Task directions = Whenever an image turns up, omit it and return the remaining data exactly.

##### Supplied records

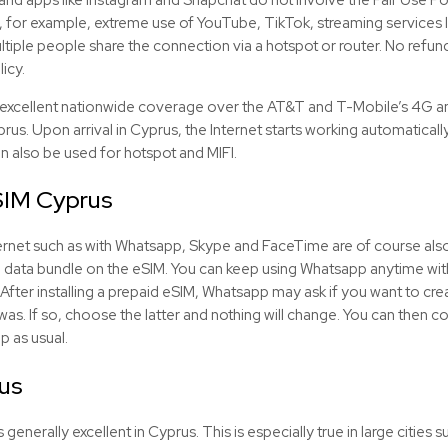
, for example, extreme use of YouTube, TikTok, streaming services li
tiple people share the connection via a hotspot or router. No refunds
licy.
excellent nationwide coverage over the AT&T and T-Mobile’s 4G a
yprus. Upon arrival in Cyprus, the Internet starts working automatical
an also be used for hotspot and MIFI.
SIM
Cyprus
Internet such as with Whatsapp, Skype and FaceTime are of course als
e data bundle on the
eSIM
. You can keep using Whatsapp anytime wit
After installing a prepaid
eSIM
, Whatsapp may ask if you want to crea
 was. If so, choose the latter and nothing will change. You can then
p as usual.
us
generally excellent in Cyprus. This is especially true in large cities s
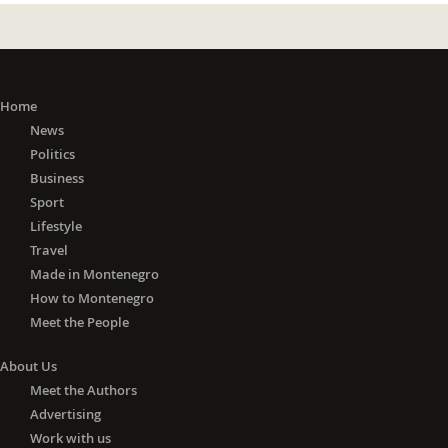
Home
News
Politics
Business
Sport
Lifestyle
Travel
Made in Montenegro
How to Montenegro
Meet the People
About Us
Meet the Authors
Advertising
Work with us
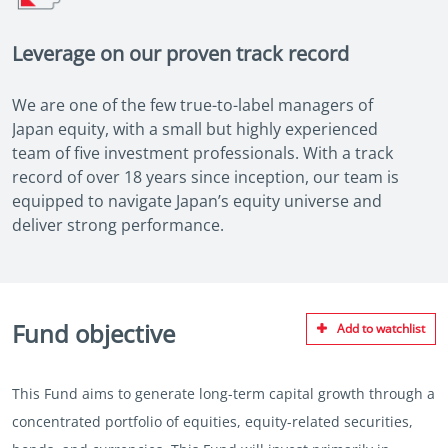
Leverage on our proven track record
We are one of the few true-to-label managers of
Japan equity, with a small but highly experienced
team of five investment professionals. With a track
record of over 18 years since inception, our team is
equipped to navigate Japan’s equity universe and
deliver strong performance.
Fund objective
Add to watchlist
This Fund aims to generate long-term capital growth through a
concentrated portfolio of equities, equity-related securities,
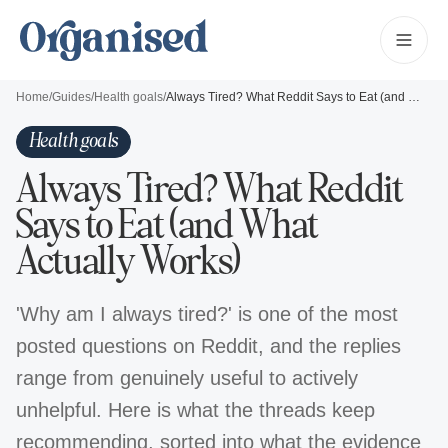
Home
/
Guides
/
Health goals
/
Always Tired? What Reddit Says to Eat (and What Actually Works)
Health goals
Always Tired? What Reddit
Says to Eat (and What
Actually Works)
'Why am I always tired?' is one of the most
posted questions on Reddit, and the replies
range from genuinely useful to actively
unhelpful. Here is what the threads keep
recommending, sorted into what the evidence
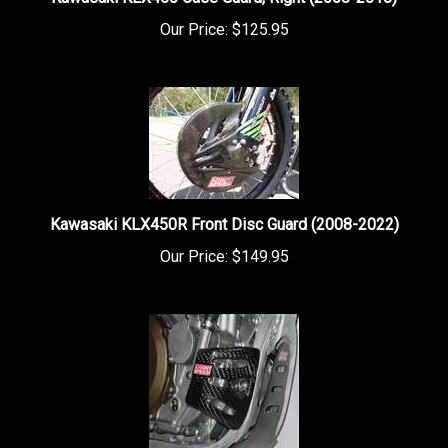
Our Price:
$125.95
Kawasaki KLX450R Front Disc Guard (2008-2022)
Our Price:
$149.95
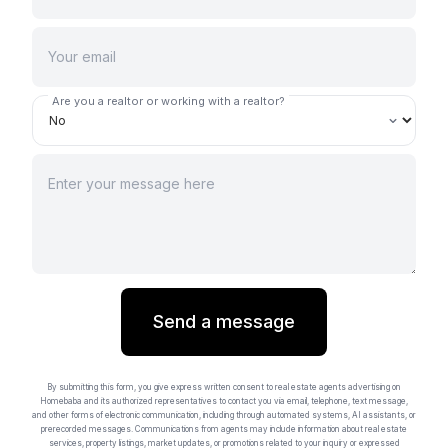
Are you a realtor or working with a realtor?
Send a message
By submitting this form, you give express written consent to real estate agents advertising on
Homebaba and its authorized representatives to contact you via email, telephone, text message,
and other forms of electronic communication, including through automated systems, AI assistants, or
prerecorded messages. Communications from agents may include information about real estate
services, property listings, market updates, or promotions related to your inquiry or expressed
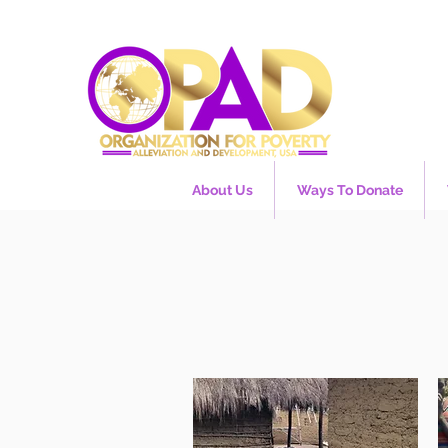
About Us
Ways To Donate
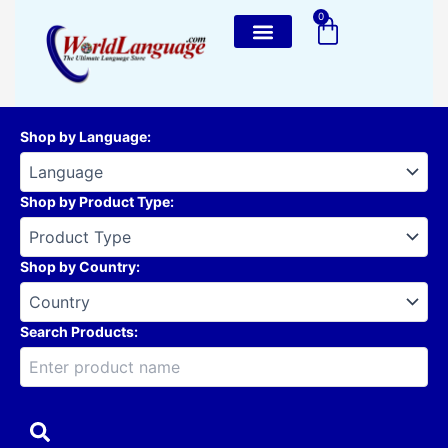
Skip
0
Cart
to
content
Shop by Language
:
Shop by Product Type
:
Shop by Country
:
Search Products:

##########

Written solution =
, for example, extreme use of YouTube, TikTok, streaming services li
tiple people share the connection via a hotspot or router. No refunds
licy.
excellent nationwide coverage over the AT&T and T-Mobile’s 4G a
yprus. Upon arrival in Cyprus, the Internet starts working automatical
an also be used for hotspot and MIFI.
SIM
Cyprus
Internet such as with Whatsapp, Skype and FaceTime are of course als
e data bundle on the
eSIM
. You can keep using Whatsapp anytime wit
After installing a prepaid
eSIM
, Whatsapp may ask if you want to crea
 was. If so, choose the latter and nothing will change. You can then
p as usual.
us
generally excellent in Cyprus. This is especially true in large cities s
Home
News
Politics
Business
Sport
Lifestyle
Travel
Made in Montenegro
How to Montenegro
Meet the People
About Us
Meet the Authors
Advertising
Work with us
Leverage on our proven track record
We are one of the few true-to-label managers of
Japan equity, with a small but highly experienced
team of five investment professionals. With a track
record of over 18 years since inception, our team is
equipped to navigate Japan’s equity universe and
deliver strong performance.
Fund objective
Add to watchlist
This Fund aims to generate long-term capital growth through a
concentrated portfolio of equities, equity-related securities,
Home
/
Guides
/
Health goals
/
Always Tired? What Reddit Says to Eat (and What Actually Works)
Health goals
Always Tired? What Reddit
Says to Eat (and What
Actually Works)
'Why am I always tired?' is one of the most
posted questions on Reddit, and the replies
range from genuinely useful to actively
unhelpful. Here is what the threads keep
recommending, sorted into what the evidence
Our Price:
$125.95
Kawasaki KLX450R Front Disc Guard (2008-2022)
Our Price:
$149.95
Are you a realtor or working with a realtor?
Send a message
By submitting this form, you give express written consent to real estate agents advertising on
Homebaba and its authorized representatives to contact you via email, telephone, text message,
and other forms of electronic communication, including through automated systems, AI assistants, or
prerecorded messages. Communications from agents may include information about real estate
services, property listings, market updates, or promotions related to your inquiry or expressed
About Us
Ways To Donate
Skip
0
Cart
to
content
Shop by Language
:
Shop by Product Type
:
Shop by Country
:
Search Products:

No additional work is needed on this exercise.